Cristian Bonfanti

Personal information
- Full name: Cristian Bonfanti
- Born: 30 November 1981 (age 44) Bergamo, Italy

Team information
- Discipline: Road
- Role: Rider

Professional teams
- 2003: De Nardi–Colpack (stagiaire)
- 2005: Domina Vacanze
- 2006: Team 3C Casalinghi Jet–Androni Giocattoli

= Christian Bonfanti =

Italian former road racing cyclist (born 1981)

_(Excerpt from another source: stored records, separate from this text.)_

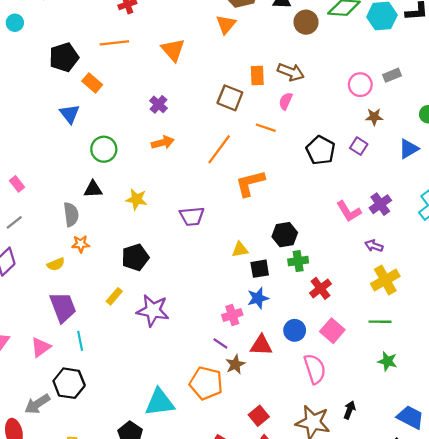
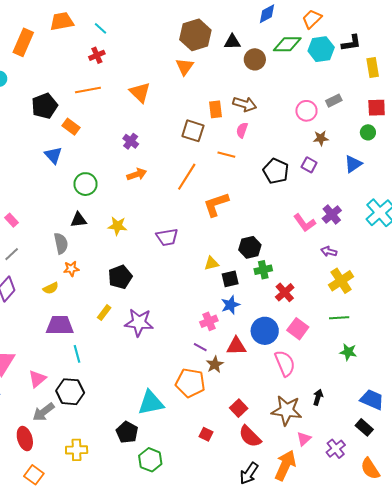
purple trapezoid: (63, 307) -> (60, 325), turned -64
blue circle: (295, 330) -> (265, 331), size x1.4
pink triangle: (41, 347) -> (37, 379), moved

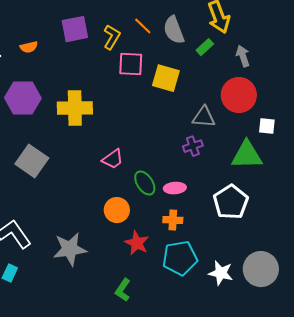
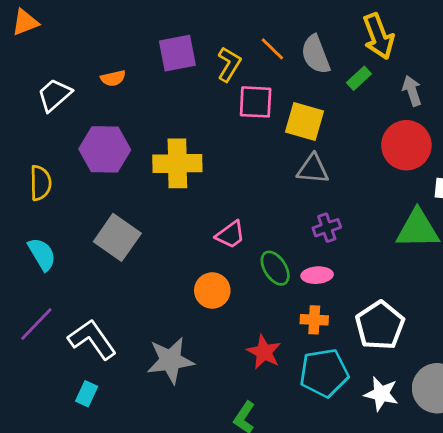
gray triangle: (204, 117) -> (313, 169), moved
purple cross: (193, 146) -> (327, 228), moved
white pentagon: (231, 202) -> (380, 325), moved
orange circle: (117, 210) -> (212, 290), moved

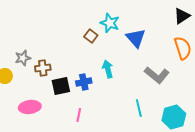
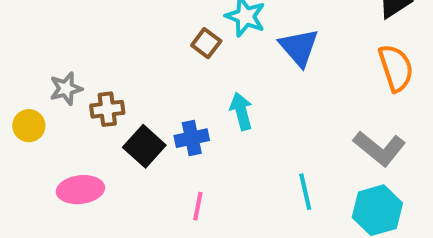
gray L-shape: (157, 75) -> (379, 148), moved
black square: (61, 86) -> (144, 146), turned -36
pink line: (79, 115) -> (198, 206), moved

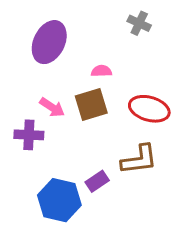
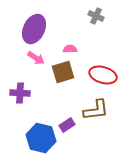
pink arrow: (52, 107) -> (36, 58), moved

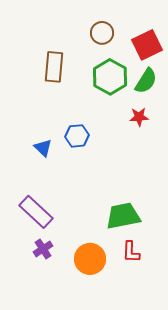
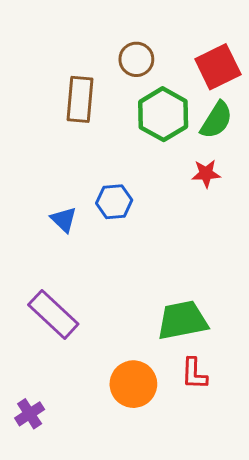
brown circle: (102, 33) -> (136, 59), moved
purple cross: (43, 249) -> (30, 414), moved

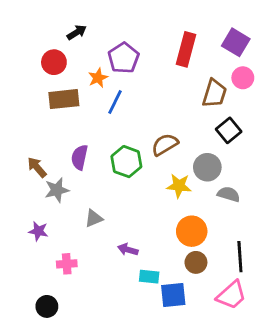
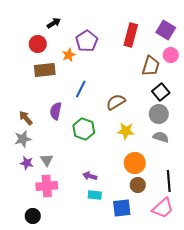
blue line: (115, 102) -> (81, 89), moved
green hexagon: (126, 162) -> (84, 129), moved
gray circle: (207, 167) -> (159, 114), moved
gray star: (57, 190) -> (23, 139), moved
gray triangle: (94, 218) -> (47, 160), moved, turned -40
pink cross: (67, 264) -> (47, 186), size x1.5
cyan rectangle: (149, 277) -> (95, 195), moved

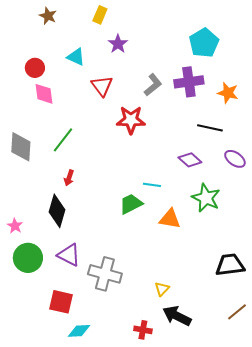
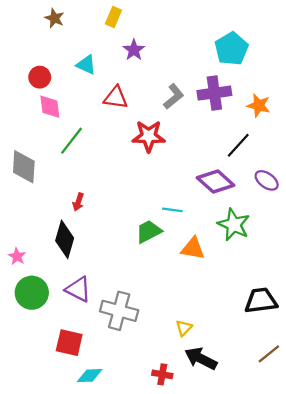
red triangle: (102, 86) -> (116, 98), turned -45
black line: (210, 128) -> (238, 145), turned -60
green line: (63, 140) -> (71, 141), moved
purple diamond: (190, 160) -> (216, 182), size x1.4

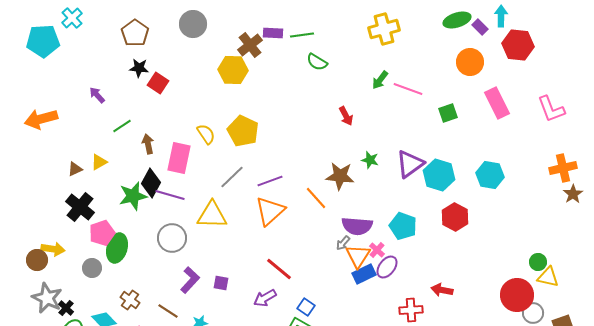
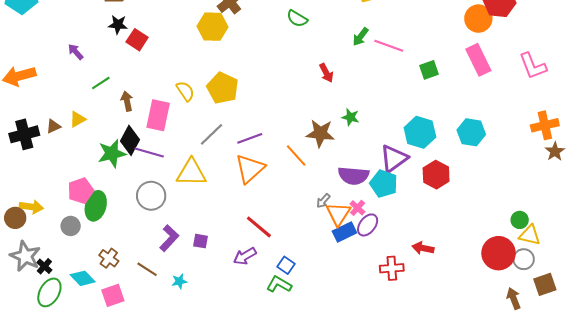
orange circle: (470, 62) -> (478, 19), moved
purple triangle: (410, 164) -> (394, 159), moved
black cross: (80, 207) -> (24, 134), moved, turned 36
purple semicircle: (357, 226) -> (354, 176), moved
gray circle: (533, 313) -> (524, 259), moved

Cristian Bonfanti (born 30 November 1981) is an Italian former road racing cyclist. He rode for Domina Vacanze in 2005 and Team 3C Casalinghi Jet–Androni Giocattoli in 2006, after appearing as a stagiaire with De Nardi–Colpack in 2003.

== Career ==
Bonfanti was born in Bergamo. Before turning professional, he rode for U.C. Bergamasca and was a stagiaire with De Nardi–Colpack in 2003. Tuttobiciweb lists him as a professional from 1 January 2005, riding for Domina Vacanze in 2005 and Team Androni Giocattoli in 2006.

In 2005, Bonfanti finished sixth in the Giro di Romagna, which was won by Danilo Napolitano ahead of Daniele Bennati and Graeme Brown.

Ahead of the 2006 season, Tuttobiciweb reported that Team Androni Giocattoli–3C Casalinghi had moved up to Professional Continental level and that Bonfanti had joined the team from Domina Vacanze. He was included in the team's line-up for its first race of the 2006 season, the Gran Premio della Costa Etruschi.